▶ _Excerpted data_
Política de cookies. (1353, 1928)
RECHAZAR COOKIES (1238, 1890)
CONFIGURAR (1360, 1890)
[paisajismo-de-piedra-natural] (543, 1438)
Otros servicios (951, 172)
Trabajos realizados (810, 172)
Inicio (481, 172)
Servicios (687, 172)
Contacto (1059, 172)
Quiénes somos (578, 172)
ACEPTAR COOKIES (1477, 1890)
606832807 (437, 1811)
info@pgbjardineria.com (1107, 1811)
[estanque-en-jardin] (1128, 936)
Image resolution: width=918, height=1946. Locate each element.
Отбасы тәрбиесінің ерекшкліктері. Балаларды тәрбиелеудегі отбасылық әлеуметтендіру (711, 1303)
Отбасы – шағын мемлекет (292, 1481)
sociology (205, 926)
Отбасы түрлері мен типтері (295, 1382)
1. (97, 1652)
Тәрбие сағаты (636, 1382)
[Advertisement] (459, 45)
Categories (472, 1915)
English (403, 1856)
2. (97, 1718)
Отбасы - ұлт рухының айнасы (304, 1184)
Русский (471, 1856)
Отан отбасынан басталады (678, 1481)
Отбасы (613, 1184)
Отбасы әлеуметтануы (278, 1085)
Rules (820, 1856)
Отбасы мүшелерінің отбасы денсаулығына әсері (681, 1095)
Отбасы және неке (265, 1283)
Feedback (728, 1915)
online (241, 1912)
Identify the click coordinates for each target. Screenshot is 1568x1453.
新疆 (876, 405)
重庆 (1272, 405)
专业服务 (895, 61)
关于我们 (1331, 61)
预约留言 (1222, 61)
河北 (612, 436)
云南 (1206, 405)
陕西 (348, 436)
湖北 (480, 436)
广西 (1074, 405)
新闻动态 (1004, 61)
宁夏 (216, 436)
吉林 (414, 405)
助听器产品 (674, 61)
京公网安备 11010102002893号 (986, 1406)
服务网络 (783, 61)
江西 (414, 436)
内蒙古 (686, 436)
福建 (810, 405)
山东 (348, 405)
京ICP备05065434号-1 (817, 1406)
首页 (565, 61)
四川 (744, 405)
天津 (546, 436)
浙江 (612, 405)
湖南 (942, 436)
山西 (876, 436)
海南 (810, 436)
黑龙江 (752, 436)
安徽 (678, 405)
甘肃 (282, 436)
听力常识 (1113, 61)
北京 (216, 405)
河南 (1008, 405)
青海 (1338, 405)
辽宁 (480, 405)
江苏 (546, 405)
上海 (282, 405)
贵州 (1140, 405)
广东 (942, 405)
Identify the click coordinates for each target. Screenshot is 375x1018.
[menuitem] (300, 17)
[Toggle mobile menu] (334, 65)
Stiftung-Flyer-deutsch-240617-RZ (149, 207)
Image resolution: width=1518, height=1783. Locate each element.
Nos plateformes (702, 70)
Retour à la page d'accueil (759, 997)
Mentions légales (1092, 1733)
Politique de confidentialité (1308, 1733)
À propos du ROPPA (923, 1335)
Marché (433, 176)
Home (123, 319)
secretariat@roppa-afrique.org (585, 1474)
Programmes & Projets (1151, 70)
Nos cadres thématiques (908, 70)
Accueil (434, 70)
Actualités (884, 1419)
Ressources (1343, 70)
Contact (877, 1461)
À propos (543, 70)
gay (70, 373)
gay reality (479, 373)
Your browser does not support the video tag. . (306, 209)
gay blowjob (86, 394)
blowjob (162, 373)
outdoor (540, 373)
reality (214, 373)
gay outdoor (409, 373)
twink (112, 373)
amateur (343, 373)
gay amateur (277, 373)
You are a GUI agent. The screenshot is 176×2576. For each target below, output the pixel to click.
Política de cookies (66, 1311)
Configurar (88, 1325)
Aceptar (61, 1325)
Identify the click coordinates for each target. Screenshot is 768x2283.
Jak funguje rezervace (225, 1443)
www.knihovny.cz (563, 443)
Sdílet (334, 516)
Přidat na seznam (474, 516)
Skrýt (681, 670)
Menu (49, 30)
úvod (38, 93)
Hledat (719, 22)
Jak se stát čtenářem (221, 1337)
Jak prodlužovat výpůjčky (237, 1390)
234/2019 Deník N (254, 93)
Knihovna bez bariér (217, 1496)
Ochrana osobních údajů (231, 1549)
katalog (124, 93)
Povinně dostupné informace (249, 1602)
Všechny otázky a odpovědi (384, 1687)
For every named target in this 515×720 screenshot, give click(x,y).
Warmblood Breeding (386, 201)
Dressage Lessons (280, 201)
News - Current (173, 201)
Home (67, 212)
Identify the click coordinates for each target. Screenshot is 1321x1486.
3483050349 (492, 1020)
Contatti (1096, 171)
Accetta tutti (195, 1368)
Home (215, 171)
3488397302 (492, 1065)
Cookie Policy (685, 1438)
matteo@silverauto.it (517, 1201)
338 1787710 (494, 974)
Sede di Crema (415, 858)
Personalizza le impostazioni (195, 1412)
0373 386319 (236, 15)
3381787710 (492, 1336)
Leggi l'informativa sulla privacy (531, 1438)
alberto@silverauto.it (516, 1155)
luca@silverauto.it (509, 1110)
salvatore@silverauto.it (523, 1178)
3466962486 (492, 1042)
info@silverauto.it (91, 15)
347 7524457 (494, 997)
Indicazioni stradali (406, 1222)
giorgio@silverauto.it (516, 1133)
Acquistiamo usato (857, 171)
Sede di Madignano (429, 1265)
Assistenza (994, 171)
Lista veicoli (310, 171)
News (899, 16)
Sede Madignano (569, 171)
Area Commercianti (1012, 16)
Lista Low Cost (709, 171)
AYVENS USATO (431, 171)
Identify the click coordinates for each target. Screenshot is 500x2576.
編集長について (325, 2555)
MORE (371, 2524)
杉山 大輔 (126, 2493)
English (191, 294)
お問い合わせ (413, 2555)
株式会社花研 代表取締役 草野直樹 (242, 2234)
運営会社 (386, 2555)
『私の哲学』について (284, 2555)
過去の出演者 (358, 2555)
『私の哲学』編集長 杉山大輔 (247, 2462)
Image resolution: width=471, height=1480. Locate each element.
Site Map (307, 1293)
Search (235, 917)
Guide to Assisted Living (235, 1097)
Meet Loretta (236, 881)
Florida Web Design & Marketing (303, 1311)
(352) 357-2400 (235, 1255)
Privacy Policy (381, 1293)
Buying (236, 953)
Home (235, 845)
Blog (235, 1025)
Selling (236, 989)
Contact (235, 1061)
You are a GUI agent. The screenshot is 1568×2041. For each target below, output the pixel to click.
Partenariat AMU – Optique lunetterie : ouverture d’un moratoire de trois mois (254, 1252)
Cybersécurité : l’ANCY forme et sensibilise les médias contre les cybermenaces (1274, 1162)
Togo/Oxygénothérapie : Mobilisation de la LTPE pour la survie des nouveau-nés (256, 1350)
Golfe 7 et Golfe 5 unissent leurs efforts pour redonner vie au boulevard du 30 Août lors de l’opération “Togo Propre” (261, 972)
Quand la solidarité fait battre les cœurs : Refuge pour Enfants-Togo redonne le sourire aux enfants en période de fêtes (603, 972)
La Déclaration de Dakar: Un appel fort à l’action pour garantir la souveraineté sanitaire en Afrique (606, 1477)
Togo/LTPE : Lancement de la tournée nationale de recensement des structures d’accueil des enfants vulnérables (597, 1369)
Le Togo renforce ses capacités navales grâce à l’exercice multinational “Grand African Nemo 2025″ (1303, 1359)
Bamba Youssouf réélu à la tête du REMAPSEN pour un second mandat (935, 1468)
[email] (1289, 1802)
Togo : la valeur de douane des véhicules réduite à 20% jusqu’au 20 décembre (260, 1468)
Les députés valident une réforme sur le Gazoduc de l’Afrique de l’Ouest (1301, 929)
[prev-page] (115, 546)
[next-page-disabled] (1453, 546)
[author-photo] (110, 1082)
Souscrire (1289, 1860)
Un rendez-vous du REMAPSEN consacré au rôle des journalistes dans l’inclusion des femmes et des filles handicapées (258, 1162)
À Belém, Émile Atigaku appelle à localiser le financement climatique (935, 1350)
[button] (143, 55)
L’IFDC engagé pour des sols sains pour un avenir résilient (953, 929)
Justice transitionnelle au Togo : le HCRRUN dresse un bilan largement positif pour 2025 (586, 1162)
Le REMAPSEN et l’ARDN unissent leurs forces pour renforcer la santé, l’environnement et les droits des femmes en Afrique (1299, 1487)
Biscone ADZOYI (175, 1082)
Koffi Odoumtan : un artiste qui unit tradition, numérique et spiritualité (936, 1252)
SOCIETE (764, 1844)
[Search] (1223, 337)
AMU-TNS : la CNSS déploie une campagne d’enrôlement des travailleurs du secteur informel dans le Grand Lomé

▶ _What the exercise asks_
Of the lines above, retype only those from the line containing "Screenshot is 500x2576." through the line containing "Contact (235, 1061)", including both, exactly.

▶ _Solution_
Identify the click coordinates for each target. Screenshot is 500x2576.
編集長について (325, 2555)
MORE (371, 2524)
杉山 大輔 (126, 2493)
English (191, 294)
お問い合わせ (413, 2555)
株式会社花研 代表取締役 草野直樹 (242, 2234)
運営会社 (386, 2555)
『私の哲学』について (284, 2555)
過去の出演者 (358, 2555)
『私の哲学』編集長 杉山大輔 (247, 2462)
Image resolution: width=471, height=1480. Locate each element.
Site Map (307, 1293)
Search (235, 917)
Guide to Assisted Living (235, 1097)
Meet Loretta (236, 881)
Florida Web Design & Marketing (303, 1311)
(352) 357-2400 (235, 1255)
Privacy Policy (381, 1293)
Buying (236, 953)
Home (235, 845)
Blog (235, 1025)
Selling (236, 989)
Contact (235, 1061)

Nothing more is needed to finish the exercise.